So, you want to get into the pizza business. While I’m sure there are many books written about owning your own business, running a restaurant, etc., I doubt that there is one about what to name your pizza place. The Pizza Snob’s advice is to keep it simple and to not get too cute about it.
A good rule for any business is that your name should always include what you sell or do. I suggest you just take the name “pizza” or “pizzeria” and simply add to it using one of these ideas:
Your Location: If it’s not already taken, simply use your city’s name. For example, here we have Nashville Pizza Company. Use caution, though, because some might consider it big of you to lay claim to your entire city. It works best for a small town like Ringwood N.J. where you are the only game in town. The neighborhood name where you reside can work–e.g. Five Points or Paulus Hook.

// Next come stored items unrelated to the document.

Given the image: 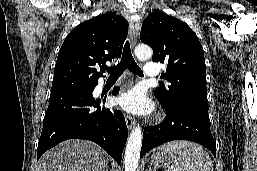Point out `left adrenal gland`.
Listing matches in <instances>:
<instances>
[{
	"label": "left adrenal gland",
	"instance_id": "a2214340",
	"mask_svg": "<svg viewBox=\"0 0 257 171\" xmlns=\"http://www.w3.org/2000/svg\"><path fill=\"white\" fill-rule=\"evenodd\" d=\"M146 171H156L155 168H152V164L149 165V168Z\"/></svg>",
	"mask_w": 257,
	"mask_h": 171
}]
</instances>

A Famous Location: Use the name of another place that gives a favorable pizza impression. Why do you think that there are so many pizza joints referencing New York in their name?”If not the Big Apple, then why not go back to Italy, pizza’s home of origin. Naples, Genoa, Venice, and variations of the words Rome or Italy all sound great in front of the word “pizza.”
Your Quality: One underused method is to simply tell everyone how good you think your pie is like Pizza Perfect does here in Nashville. Pizza Orgasmica in San Francisco, however, could be taking it too far. (Picture courtesy of my Cousin Di.) As for how you cook it, “Brick-Oven” and “Wood-Fired” seem a bit pretentious–like you think there is something wrong with using a conventional pizza oven.

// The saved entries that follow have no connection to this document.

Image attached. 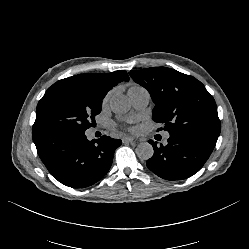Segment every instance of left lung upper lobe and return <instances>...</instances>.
<instances>
[{"label": "left lung upper lobe", "instance_id": "5c2ea615", "mask_svg": "<svg viewBox=\"0 0 249 249\" xmlns=\"http://www.w3.org/2000/svg\"><path fill=\"white\" fill-rule=\"evenodd\" d=\"M129 74L149 91L155 103L152 119L164 125L165 131L194 130L219 136L215 100L196 78L166 67L131 70Z\"/></svg>", "mask_w": 249, "mask_h": 249}]
</instances>
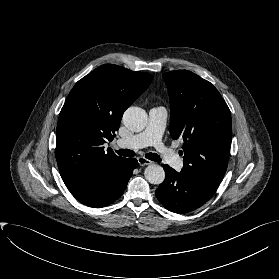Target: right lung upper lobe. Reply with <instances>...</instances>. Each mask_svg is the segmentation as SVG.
Segmentation results:
<instances>
[{
	"mask_svg": "<svg viewBox=\"0 0 279 279\" xmlns=\"http://www.w3.org/2000/svg\"><path fill=\"white\" fill-rule=\"evenodd\" d=\"M144 72L104 64L79 80L61 109L56 130L60 175L72 194L117 169L125 158L104 152L124 111L148 88Z\"/></svg>",
	"mask_w": 279,
	"mask_h": 279,
	"instance_id": "right-lung-upper-lobe-1",
	"label": "right lung upper lobe"
}]
</instances>
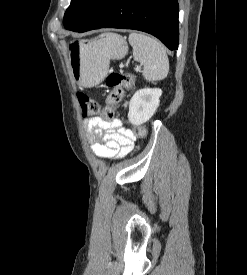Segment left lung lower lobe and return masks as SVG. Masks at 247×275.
I'll list each match as a JSON object with an SVG mask.
<instances>
[{"label": "left lung lower lobe", "instance_id": "0a47b994", "mask_svg": "<svg viewBox=\"0 0 247 275\" xmlns=\"http://www.w3.org/2000/svg\"><path fill=\"white\" fill-rule=\"evenodd\" d=\"M122 28L147 32L170 50L178 49L177 0H103L84 24L72 31Z\"/></svg>", "mask_w": 247, "mask_h": 275}]
</instances>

A Famous Person’s Name: Why not? Places named after famous Italians like Michelangelo, da Vinci, Figaro, or Fellini work great. Even a famous first name like a Leonardo’s or Giuseppe’s does the trick. Roman names seem to work, too. Why not name it after a Nero, Constantine, or even a Caesar–but make it a “Big” one. The Godfather has seen its time come and go, so watch names that can become culturally dated.
Wait for it–the Snob’s number one recommendation is:
Your Name: I take solace in knowing and believing that my pizza is being cooked by the guy who owns the joint. First names are good enough, and the more Italian they sound the better. Give me a Tony’s, Joey’s, Sal’s, Vinnie’s or even a plain old Joe’s. Sure sounds better than a Bill’s or Bob’s Pizza, don’t you think? And, for whatever reason, a woman’s name just doesn’t cut it. Maybe because it’s mostly a man you see tossing the dough.
Italian-sounding last names work great as well. So, if you think you are really special, legendary, or about to become so, just use your last name like Grimaldi’s, Lombardi’s, or even your whole name like Hoboken’s Benny Tudino’s.
Slap an adjective in front of the name. Make yourself “famous,” “original,” or anything that makes people think you know what you are doing. Add some color describing you as “fat” or “big.” Everybody likes a relative, so consider “uncle” or “cousin” for other options.
Keep it Real: Why do the big chains have the worst names? Who wants to eat their pizza in a hut or the sky? What does a domino or a jet have to do with pizza? Why a mushroom of all things to focus on? Do you really want a Papa to prepare your pizza? Let alone one named John. An Irishman named Murphy? Seriously? What other bad names are out there for both chains and local joints that you have seen?
Test it out: If it sounds too dorky like “Skinny Mike’s Pizza,” start over!